ABOUT THIS EXERCISE: Each line of the listing where the string "lighting" appears is to be identified and copied.

Top of DATA SHOWN

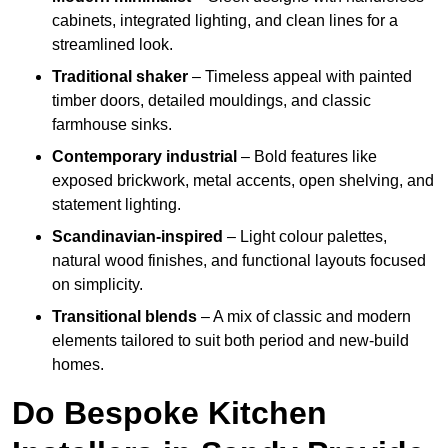
cabinets, integrated lighting, and clean lines for a
streamlined look.
Traditional shaker
– Timeless appeal with painted
timber doors, detailed mouldings, and classic
farmhouse sinks.
Contemporary industrial
– Bold features like
exposed brickwork, metal accents, open shelving, and
statement lighting.
Scandinavian-inspired
– Light colour palettes,
natural wood finishes, and functional layouts focused
on simplicity.
Transitional blends
– A mix of classic and modern
elements tailored to suit both period and new-build
homes.
Do Bespoke Kitchen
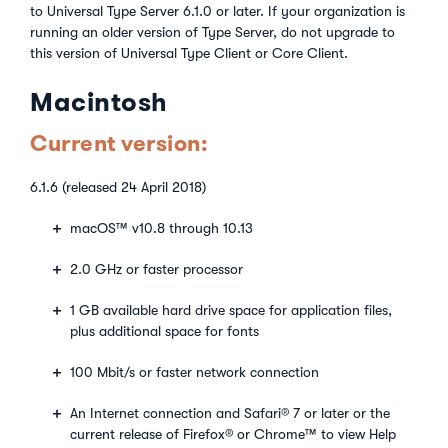
to Universal Type Server 6.1.0 or later. If your organization is
running an older version of Type Server, do not upgrade to
this version of Universal Type Client or Core Client.
Macintosh
Current version:
6.1.6 (released 24 April 2018)
macOS™ v10.8 through 10.13
2.0 GHz or faster processor
1 GB available hard drive space for application files,
plus additional space for fonts
100 Mbit/s or faster network connection
An Internet connection and Safari® 7 or later or the
current release of Firefox® or Chrome™ to view Help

Bottom of DATA SHOWN

ANSWER BOX:
cabinets, integrated lighting, and clean lines for a
statement lighting.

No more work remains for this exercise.